Invitaron a la abuela, a la tía Celia y a su marido. Me pusieron en medio de la sala y me dijeron que olvidara los novios, los paseos y cualquier conversación que no fuera de familia.

¡Renuncias al trabajo en la cafetería! exclamó la tía. Te he conseguido un puesto de ayudante de cocina en la escuela de Lucas.

¡La mejor noticia del día! gritó mi madre. Lucas siempre estará cuidado y podrás volver a casa por la tarde. Tendrás tiempo para ayudarnos.

¿Dejar mi trabajo en la cafetería, donde me apreciaban y me pagaban bien, donde todo marchaba y donde Javier también trabajaba? Me imaginaba un futuro gris en la cantina de la escuela, con filetes resbaladizos y una cazuela de pasta pegajosa, noches de tarea y una vida dedicada a Lucas.

Mientras tu hermano no termine la escuela, ni pienses en los muchachos repitió mi padre con voz severa.

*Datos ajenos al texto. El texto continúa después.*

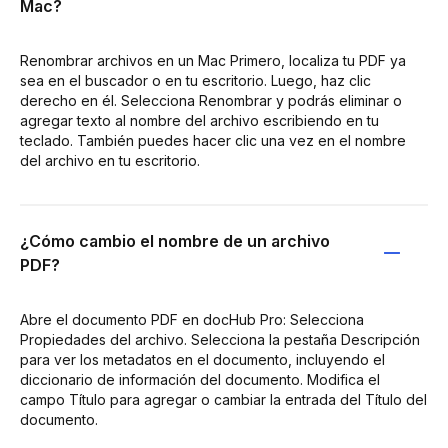
Mac?
Renombrar archivos en un Mac Primero, localiza tu PDF ya
sea en el buscador o en tu escritorio. Luego, haz clic
derecho en él. Selecciona Renombrar y podrás eliminar o
agregar texto al nombre del archivo escribiendo en tu
teclado. También puedes hacer clic una vez en el nombre
del archivo en tu escritorio.
¿Cómo cambio el nombre de un archivo
PDF?
Abre el documento PDF en docHub Pro: Selecciona
Propiedades del archivo. Selecciona la pestaña Descripción
para ver los metadatos en el documento, incluyendo el
diccionario de información del documento. Modifica el
campo Título para agregar o cambiar la entrada del Título del
documento.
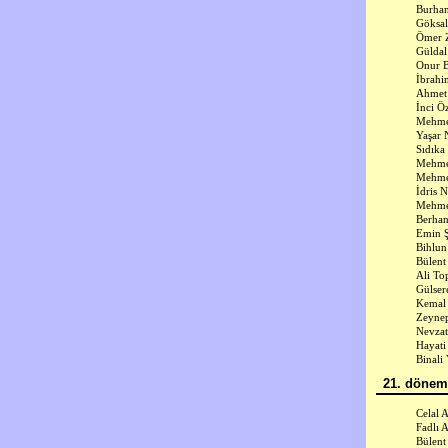
Burha
Göksal
Ömer Z
Gülda
Onur 
İbrahi
Ahmet 
İnci Ö
Mehmet
Yaşar 
Sıdıka
Mehme
Mehme
İdris 
Mehmet
Berhan
Emin Ş
Bihlun
Bülent
Ali To
Gülser
Kemal
Zeyne
Nevzat
Hayati
Binali
21. dönem 
Celal 
Fadlı 
Bülent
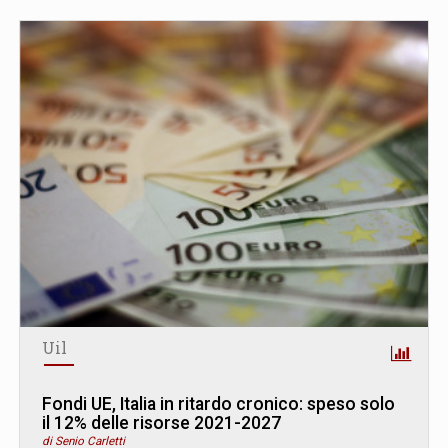
Uil
Fondi UE, Italia in ritardo cronico: speso solo
il 12% delle risorse 2021-2027
di Senio Carletti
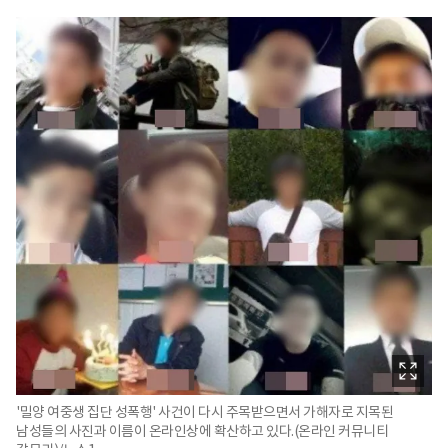
'밀양 여중생 집단 성폭행' 사건이 다시 주목받으면서 가해자로 지목된
남성들의 사진과 이름이 온라인상에 확산하고 있다.(온라인 커뮤니티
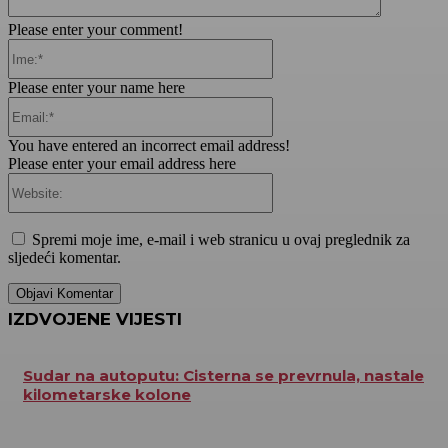
Please enter your comment!
Ime:*
Please enter your name here
Email:*
You have entered an incorrect email address!
Please enter your email address here
Website:
Spremi moje ime, e-mail i web stranicu u ovaj preglednik za
sljedeći komentar.
IZDVOJENE VIJESTI
Sudar na autoputu: Cisterna se prevrnula, nastale
kilometarske kolone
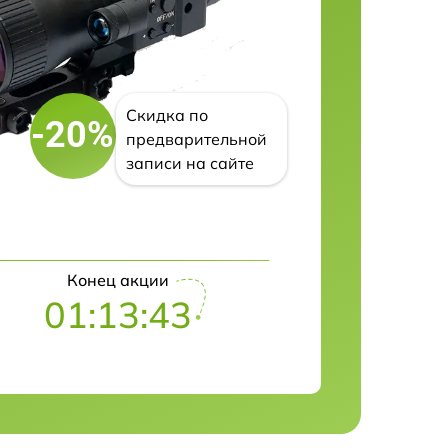
Скидка по
-20%
предварительной
записи на сайте
Конец акции
01:13:42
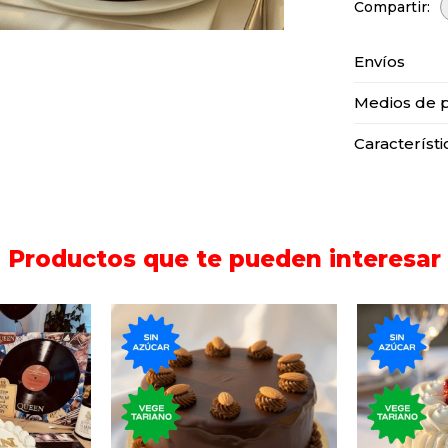
Envíos
Medios de 
Característi
Productos que te pueden interesar
ta de
Torta clásica de la
elleno de
repostería uruguaya sin
Pastel c
 con baño
azúcar, con bizcochuelo,
chantill
gue.
dulce de leche y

Al día siguiente conté todo a Javier y trazamos un plan. Él llevaba tiempo queriendo abrir su propia cafetería; había ahorrado, pero no alcanzaba. Pensó en solicitar un préstamo al banco o buscar inversores. En casa dije que necesitaba trabajar dos semanas más. Mis padres accedieron a esperar mi preaviso.

No conseguimos el préstamo, pero un conocido de Javier, director de un gran restaurante, le propuso un proyecto en Barcelona. Viajó allí para una entrevista y convenció al jefe de que me llamara por videollamada. Mientras yo hablaba de mi experiencia, Javier me envió los postres que había preparado, guardados en una nevera portátil.

En mi último día de trabajo llegué antes a casa, empaqué todo en una mochila, cogí los documentos y los ahorros, y tomé el tren a Barcelona.

Ahora llevo mi propia vida, la dedico a quien yo elija y no a quien me obligó. Sí, quiero a mi hermano y espero que algún día tengamos una relación cercana. No guardo rencor a mis padres, pero sé que, si siguiera viviendo bajo el mismo techo y en la misma ciudad, seguiría bajo su sombra. No era lo suficientemente fuerte para defenderme, por eso me fui. Confío en que en nuestra nueva ciudad todo encajará y seremos felices.